Gordon Banks

Gordon Banks

English goalkeeper
Date of Birth: 30.12.1937
Country: Great Britain

Content:
  1. Biography of Gordon Banks
  2. Career highlights:
  3. Individual achievements:

Biography of Gordon Banks

Gordon Banks is a former English footballer and goalkeeper. He was born on December 30, 1937, in Tamworth, Staffordshire, England. Banks came from a simple working-class family and grew up in the town of Tamworth. He began his football career at a young age and made his debut as a goalkeeper at the age of 15. He started playing for the Millspaugh team before moving to Roamarsh Welfare in the Yorkshire Amateur League.

In 1955, Banks was signed by Chesterfield, a club in the English third division. In the following years, he quickly established himself as one of the top goalkeepers in England. In 1959, he was acquired by Leicester City, a team competing in the top division. Banks played a crucial role in Leicester City's success, reaching the final of the FA Youth Cup and becoming a key player for the club. In April 1967, he transferred to Stoke City and continued to excel as a goalkeeper.

Banks represented England in international competitions, including the World Cups in 1962, 1966 (where England won the tournament), and 1970. He was widely regarded as one of the greatest goalkeepers of his time. In fact, according to a referendum conducted by the International Federation of Football History & Statistics (IFFHS) among football experts, Banks was ranked second on the list of the greatest goalkeepers of the 20th century, just behind Lev Yashin.

In 1972, at the age of 34, Banks suffered a tragic car accident which resulted in the loss of his right eye. Despite this setback, he continued to be involved in football, working as a coach and manager for various clubs. Banks returned to England from the United States in 1978 and took on coaching roles at different clubs, including Port Vale and Telford United.
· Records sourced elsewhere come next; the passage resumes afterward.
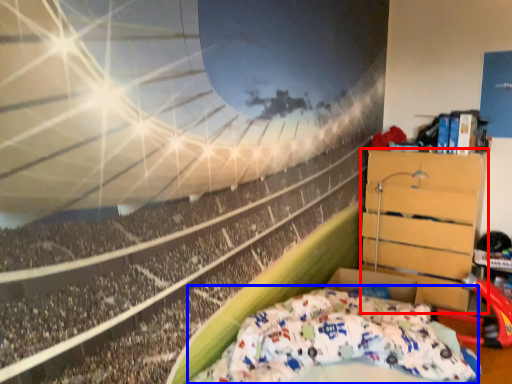 Question: Which of the following is the closest to the observer, furniture (highlighted by a red box) or bed (highlighted by a blue box)?

Choices:
 (A) furniture
 (B) bed

Answer: (B) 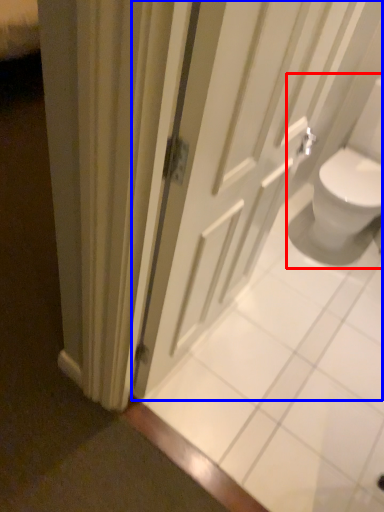 Question: Which point is closer to the camera, sink (highlighted by a red box) or door (highlighted by a blue box)?

Choices:
 (A) sink
 (B) door

Answer: (B) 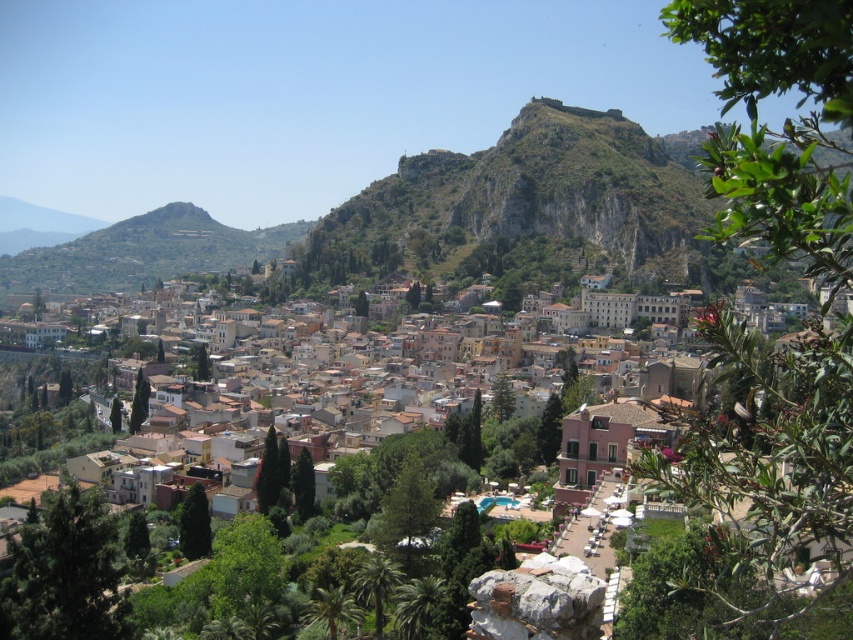 Which is in front, point (633, 240) or point (165, 259)?

Point (633, 240) is in front.

Does green rocky hill at center have a greater height compared to green grassy hillside at center?

Yes.

Is point (543, 180) in front of point (57, 250)?

Yes, point (543, 180) is closer to viewer.

The image size is (853, 640). Identify the location of green rocky hill at center. (524, 196). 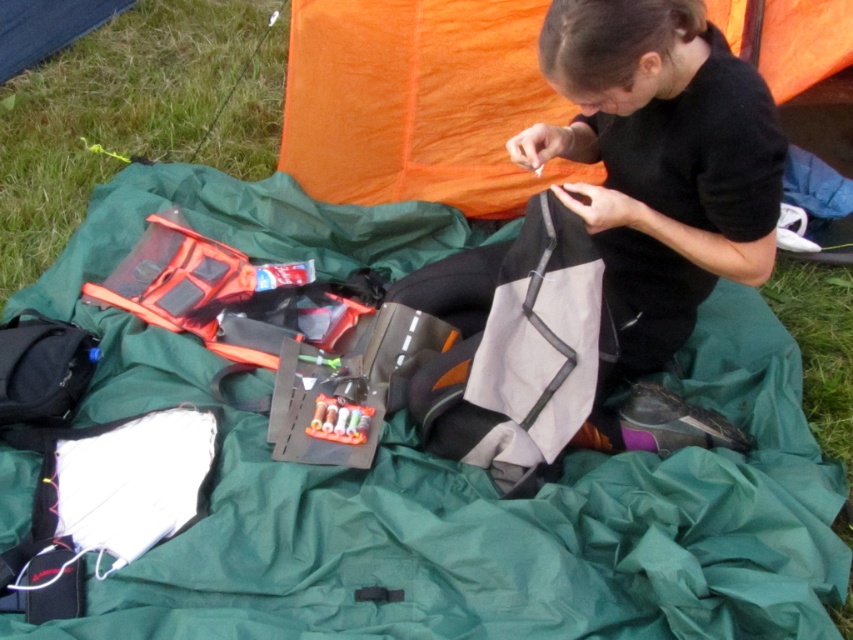 You are a hiker who needs to access the black matte fabric bag at center. You are currently standing behind the green fabric blanket at center. Can you reach the bag without moving the blanket?

The green fabric blanket at center is further to the viewer than the black matte fabric bag at center, so the blanket is blocking your path. You will need to move the green fabric blanket at center to access the bag.

You are standing in front of the outdoor crafting setup. There are two points marked in the scene. Which point, point (292,554) or point (445,291), is closer to you?

Point (292,554) is closer to you than point (445,291).

Consider the image. You are standing 1.6 meters away from the green fabric blanket at center. Can you reach it without moving your feet?

The green fabric blanket at center is 1.57 meters away from the viewer. Since you are standing 1.6 meters away, you are slightly farther than the distance to the blanket, so you might need to take a small step forward to reach it. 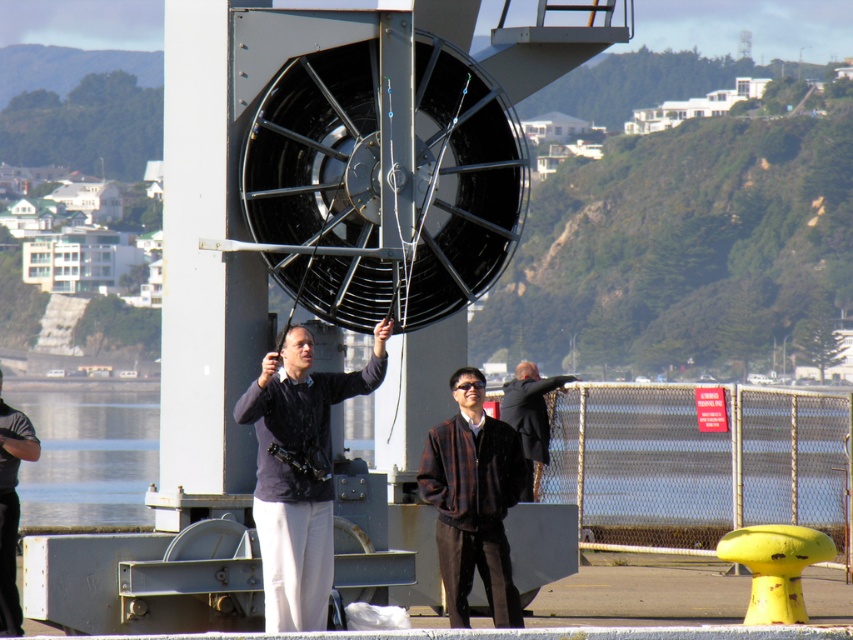 You are standing on the dock and want to know if the clear water at lower left is higher or lower than the dark brown leather jacket at center. Based on the scene, can you determine their relative heights?

The clear water at lower left is much taller than the dark brown leather jacket at center, so the water is higher in height compared to the jacket.

You are standing at the point marked by coordinates point (x=88, y=456). What do you see around you?

At point (x=88, y=456), you are surrounded by clear water at lower left.

You are a photographer trying to capture a clear shot of the dark brown leather jacket at center without the dark gray fabric pants at lower left blocking it. Is this possible given their current positions?

The dark gray fabric pants at lower left is positioned over the dark brown leather jacket at center, so it is blocking the jacket. To capture a clear shot of the jacket without the pants blocking it, you would need to adjust your angle or move the pants out of the way. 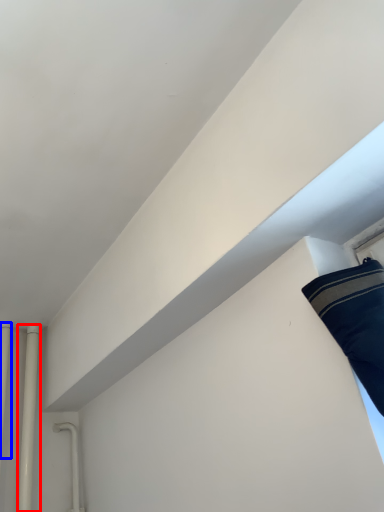 Question: Which object is closer to the camera taking this photo, pipe (highlighted by a red box) or pipe (highlighted by a blue box)?

Choices:
 (A) pipe
 (B) pipe

Answer: (B) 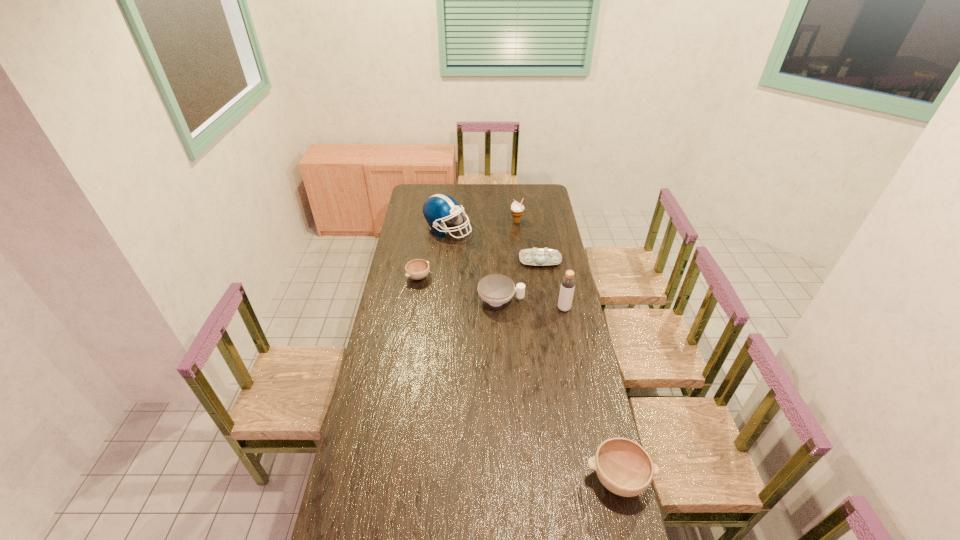 Locate an element on the screen. The width and height of the screenshot is (960, 540). free location located on the left of the nearer bowl is located at coordinates (502, 478).

Where is `free space located 0.340m on the left of the fifth shortest object`? free space located 0.340m on the left of the fifth shortest object is located at coordinates (453, 222).

Find the location of `vacant area situated 0.390m at the front of the football helmet with the faceguard`. vacant area situated 0.390m at the front of the football helmet with the faceguard is located at coordinates (538, 230).

This screenshot has width=960, height=540. In order to click on free space located on the front of the farther chinaware in this screenshot , I will do `click(548, 309)`.

This screenshot has width=960, height=540. Find the location of `free spot located 0.160m on the side with the handle of the nearer chinaware`. free spot located 0.160m on the side with the handle of the nearer chinaware is located at coordinates (557, 301).

Find the location of `free location located 0.310m on the left of the bottle`. free location located 0.310m on the left of the bottle is located at coordinates click(x=492, y=308).

What are the coordinates of `bowl present at the left edge` in the screenshot? It's located at (417, 269).

Where is `football helmet present at the left edge`? The width and height of the screenshot is (960, 540). football helmet present at the left edge is located at coordinates (438, 208).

Today, Gordon Banks resides in Madeley, Cheshire, with his wife Ursula and their three children. He is known for his calm and friendly personality, and he has embraced the recognition he received throughout his career, including being named the second-best goalkeeper of the 20th century by the IFFHS. Banks's remarkable saves and his legendary save against Pelé in the 1970 World Cup are still celebrated as iconic moments in football history.

Career highlights:

  • Winner of the 1966 World Cup with England
  • Third-place finish in the 1968 European Championship
  • Winner of the FA Cup in 1961 and 1963

Individual achievements:

  • Named the second-best goalkeeper of the 20th century by the IFFHS
  • Voted the best footballer in England in 1972
  • Included in the FIFA 100 list by Pelé in 2004

Despite retiring from professional football, Banks's legacy as one of the greatest goalkeepers of all time remains intact. His record of seven consecutive clean sheets in international matches for England still stands to this day, and his save against Pelé is considered one of the greatest moments in football history.